**ABOUT THIS TASK**.
Repeat every entry exactly as given.

(Saved entries)
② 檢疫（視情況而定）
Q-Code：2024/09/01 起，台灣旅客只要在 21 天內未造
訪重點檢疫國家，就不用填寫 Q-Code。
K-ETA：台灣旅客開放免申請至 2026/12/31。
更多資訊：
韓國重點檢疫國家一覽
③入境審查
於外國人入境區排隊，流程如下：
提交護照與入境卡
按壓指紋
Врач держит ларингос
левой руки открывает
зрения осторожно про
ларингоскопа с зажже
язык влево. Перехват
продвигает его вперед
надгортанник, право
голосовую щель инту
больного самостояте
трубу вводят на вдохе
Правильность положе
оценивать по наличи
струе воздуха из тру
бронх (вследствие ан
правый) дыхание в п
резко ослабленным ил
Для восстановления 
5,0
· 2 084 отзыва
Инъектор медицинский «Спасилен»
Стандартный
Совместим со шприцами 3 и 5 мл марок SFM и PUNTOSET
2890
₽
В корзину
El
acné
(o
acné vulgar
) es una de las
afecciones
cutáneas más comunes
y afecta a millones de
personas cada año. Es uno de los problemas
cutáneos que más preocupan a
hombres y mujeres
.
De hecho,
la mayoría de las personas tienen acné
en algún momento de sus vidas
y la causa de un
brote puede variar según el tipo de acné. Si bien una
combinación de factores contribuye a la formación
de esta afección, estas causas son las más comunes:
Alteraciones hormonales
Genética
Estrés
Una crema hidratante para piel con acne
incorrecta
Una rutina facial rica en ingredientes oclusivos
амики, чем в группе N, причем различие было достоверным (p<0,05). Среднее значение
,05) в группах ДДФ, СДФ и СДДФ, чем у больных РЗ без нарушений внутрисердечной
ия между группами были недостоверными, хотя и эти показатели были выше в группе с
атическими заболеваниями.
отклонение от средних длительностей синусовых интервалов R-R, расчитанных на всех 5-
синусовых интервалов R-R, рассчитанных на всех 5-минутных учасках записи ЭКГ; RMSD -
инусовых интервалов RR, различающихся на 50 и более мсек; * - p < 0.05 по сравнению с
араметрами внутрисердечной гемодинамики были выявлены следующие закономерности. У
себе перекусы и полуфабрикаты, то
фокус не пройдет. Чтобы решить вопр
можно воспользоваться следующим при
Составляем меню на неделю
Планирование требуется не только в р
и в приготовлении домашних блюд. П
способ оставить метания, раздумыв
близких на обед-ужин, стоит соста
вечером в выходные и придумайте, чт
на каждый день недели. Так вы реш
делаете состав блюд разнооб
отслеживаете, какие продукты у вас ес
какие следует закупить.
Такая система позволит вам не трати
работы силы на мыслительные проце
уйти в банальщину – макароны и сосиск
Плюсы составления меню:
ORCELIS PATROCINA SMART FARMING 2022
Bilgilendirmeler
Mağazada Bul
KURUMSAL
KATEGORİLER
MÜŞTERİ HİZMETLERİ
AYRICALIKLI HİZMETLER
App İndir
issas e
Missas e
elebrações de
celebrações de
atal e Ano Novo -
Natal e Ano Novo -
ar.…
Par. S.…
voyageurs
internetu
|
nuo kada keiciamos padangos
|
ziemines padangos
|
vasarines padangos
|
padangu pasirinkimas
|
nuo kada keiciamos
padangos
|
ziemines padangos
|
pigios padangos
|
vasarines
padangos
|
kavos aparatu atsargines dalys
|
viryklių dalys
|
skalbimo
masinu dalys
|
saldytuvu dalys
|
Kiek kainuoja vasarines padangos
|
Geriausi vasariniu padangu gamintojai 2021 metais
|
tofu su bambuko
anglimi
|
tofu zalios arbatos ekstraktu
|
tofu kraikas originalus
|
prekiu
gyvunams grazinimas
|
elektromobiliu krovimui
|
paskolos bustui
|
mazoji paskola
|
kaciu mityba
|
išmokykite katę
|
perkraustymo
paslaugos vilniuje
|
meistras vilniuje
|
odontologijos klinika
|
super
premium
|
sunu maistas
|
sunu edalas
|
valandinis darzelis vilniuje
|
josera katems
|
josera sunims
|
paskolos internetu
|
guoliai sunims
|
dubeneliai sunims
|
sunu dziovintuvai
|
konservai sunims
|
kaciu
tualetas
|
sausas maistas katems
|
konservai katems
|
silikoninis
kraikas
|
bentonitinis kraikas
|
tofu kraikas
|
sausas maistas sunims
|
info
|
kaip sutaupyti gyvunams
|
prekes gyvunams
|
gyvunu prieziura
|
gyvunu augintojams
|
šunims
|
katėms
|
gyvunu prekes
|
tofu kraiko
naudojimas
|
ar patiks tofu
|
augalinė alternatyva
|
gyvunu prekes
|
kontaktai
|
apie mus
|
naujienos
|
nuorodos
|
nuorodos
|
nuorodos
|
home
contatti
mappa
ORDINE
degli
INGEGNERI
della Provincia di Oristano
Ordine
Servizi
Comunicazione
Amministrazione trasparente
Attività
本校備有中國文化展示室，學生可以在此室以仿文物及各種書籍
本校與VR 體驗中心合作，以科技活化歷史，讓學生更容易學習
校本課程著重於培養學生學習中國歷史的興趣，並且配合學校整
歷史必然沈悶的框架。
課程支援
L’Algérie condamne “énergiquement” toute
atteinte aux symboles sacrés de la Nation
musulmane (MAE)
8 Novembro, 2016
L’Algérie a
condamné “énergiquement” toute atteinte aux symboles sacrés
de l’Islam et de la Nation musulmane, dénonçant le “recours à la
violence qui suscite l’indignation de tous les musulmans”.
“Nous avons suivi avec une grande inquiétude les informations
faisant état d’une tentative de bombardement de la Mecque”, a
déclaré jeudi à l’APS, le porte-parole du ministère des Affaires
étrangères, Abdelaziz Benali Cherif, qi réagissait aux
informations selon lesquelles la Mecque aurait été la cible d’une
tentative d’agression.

**WRITTEN ANSWER**.
② 檢疫（視情況而定）
Q-Code：2024/09/01 起，台灣旅客只要在 21 天內未造
訪重點檢疫國家，就不用填寫 Q-Code。
K-ETA：台灣旅客開放免申請至 2026/12/31。
更多資訊：
韓國重點檢疫國家一覽
③入境審查
於外國人入境區排隊，流程如下：
提交護照與入境卡
按壓指紋
Врач держит ларингос
левой руки открывает
зрения осторожно про
ларингоскопа с зажже
язык влево. Перехват
продвигает его вперед
надгортанник, право
голосовую щель инту
больного самостояте
трубу вводят на вдохе
Правильность положе
оценивать по наличи
струе воздуха из тру
бронх (вследствие ан
правый) дыхание в п
резко ослабленным ил
Для восстановления 
5,0
· 2 084 отзыва
Инъектор медицинский «Спасилен»
Стандартный
Совместим со шприцами 3 и 5 мл марок SFM и PUNTOSET
2890
₽
В корзину
El
acné
(o
acné vulgar
) es una de las
afecciones
cutáneas más comunes
y afecta a millones de
personas cada año. Es uno de los problemas
cutáneos que más preocupan a
hombres y mujeres
.
De hecho,
la mayoría de las personas tienen acné
en algún momento de sus vidas
y la causa de un
brote puede variar según el tipo de acné. Si bien una
combinación de factores contribuye a la formación
de esta afección, estas causas son las más comunes:
Alteraciones hormonales
Genética
Estrés
Una crema hidratante para piel con acne
incorrecta
Una rutina facial rica en ingredientes oclusivos
амики, чем в группе N, причем различие было достоверным (p<0,05). Среднее значение
,05) в группах ДДФ, СДФ и СДДФ, чем у больных РЗ без нарушений внутрисердечной
ия между группами были недостоверными, хотя и эти показатели были выше в группе с
атическими заболеваниями.
отклонение от средних длительностей синусовых интервалов R-R, расчитанных на всех 5-
синусовых интервалов R-R, рассчитанных на всех 5-минутных учасках записи ЭКГ; RMSD -
инусовых интервалов RR, различающихся на 50 и более мсек; * - p < 0.05 по сравнению с
араметрами внутрисердечной гемодинамики были выявлены следующие закономерности. У
себе перекусы и полуфабрикаты, то
фокус не пройдет. Чтобы решить вопр
можно воспользоваться следующим при
Составляем меню на неделю
Планирование требуется не только в р
и в приготовлении домашних блюд. П
способ оставить метания, раздумыв
близких на обед-ужин, стоит соста
вечером в выходные и придумайте, чт
на каждый день недели. Так вы реш
делаете состав блюд разнооб
отслеживаете, какие продукты у вас ес
какие следует закупить.
Такая система позволит вам не трати
работы силы на мыслительные проце
уйти в банальщину – макароны и сосиск
Плюсы составления меню:
ORCELIS PATROCINA SMART FARMING 2022
Bilgilendirmeler
Mağazada Bul
KURUMSAL
KATEGORİLER
MÜŞTERİ HİZMETLERİ
AYRICALIKLI HİZMETLER
App İndir
issas e
Missas e
elebrações de
celebrações de
atal e Ano Novo -
Natal e Ano Novo -
ar.…
Par. S.…
voyageurs
internetu
|
nuo kada keiciamos padangos
|
ziemines padangos
|
vasarines padangos
|
padangu pasirinkimas
|
nuo kada keiciamos
padangos
|
ziemines padangos
|
pigios padangos
|
vasarines
padangos
|
kavos aparatu atsargines dalys
|
viryklių dalys
|
skalbimo
masinu dalys
|
saldytuvu dalys
|
Kiek kainuoja vasarines padangos
|
Geriausi vasariniu padangu gamintojai 2021 metais
|
tofu su bambuko
anglimi
|
tofu zalios arbatos ekstraktu
|
tofu kraikas originalus
|
prekiu
gyvunams grazinimas
|
elektromobiliu krovimui
|
paskolos bustui
|
mazoji paskola
|
kaciu mityba
|
išmokykite katę
|
perkraustymo
paslaugos vilniuje
|
meistras vilniuje
|
odontologijos klinika
|
super
premium
|
sunu maistas
|
sunu edalas
|
valandinis darzelis vilniuje
|
josera katems
|
josera sunims
|
paskolos internetu
|
guoliai sunims
|
dubeneliai sunims
|
sunu dziovintuvai
|
konservai sunims
|
kaciu
tualetas
|
sausas maistas katems
|
konservai katems
|
silikoninis
kraikas
|
bentonitinis kraikas
|
tofu kraikas
|
sausas maistas sunims
|
info
|
kaip sutaupyti gyvunams
|
prekes gyvunams
|
gyvunu prieziura
|
gyvunu augintojams
|
šunims
|
katėms
|
gyvunu prekes
|
tofu kraiko
naudojimas
|
ar patiks tofu
|
augalinė alternatyva
|
gyvunu prekes
|
kontaktai
|
apie mus
|
naujienos
|
nuorodos
|
nuorodos
|
nuorodos
|
home
contatti
mappa
ORDINE
degli
INGEGNERI
della Provincia di Oristano
Ordine
Servizi
Comunicazione
Amministrazione trasparente
Attività
本校備有中國文化展示室，學生可以在此室以仿文物及各種書籍
本校與VR 體驗中心合作，以科技活化歷史，讓學生更容易學習
校本課程著重於培養學生學習中國歷史的興趣，並且配合學校整
歷史必然沈悶的框架。
課程支援
L’Algérie condamne “énergiquement” toute
atteinte aux symboles sacrés de la Nation
musulmane (MAE)
8 Novembro, 2016
L’Algérie a
condamné “énergiquement” toute atteinte aux symboles sacrés
de l’Islam et de la Nation musulmane, dénonçant le “recours à la
violence qui suscite l’indignation de tous les musulmans”.
“Nous avons suivi avec une grande inquiétude les informations
faisant état d’une tentative de bombardement de la Mecque”, a
déclaré jeudi à l’APS, le porte-parole du ministère des Affaires
étrangères, Abdelaziz Benali Cherif, qi réagissait aux
informations selon lesquelles la Mecque aurait été la cible d’une
tentative d’agression.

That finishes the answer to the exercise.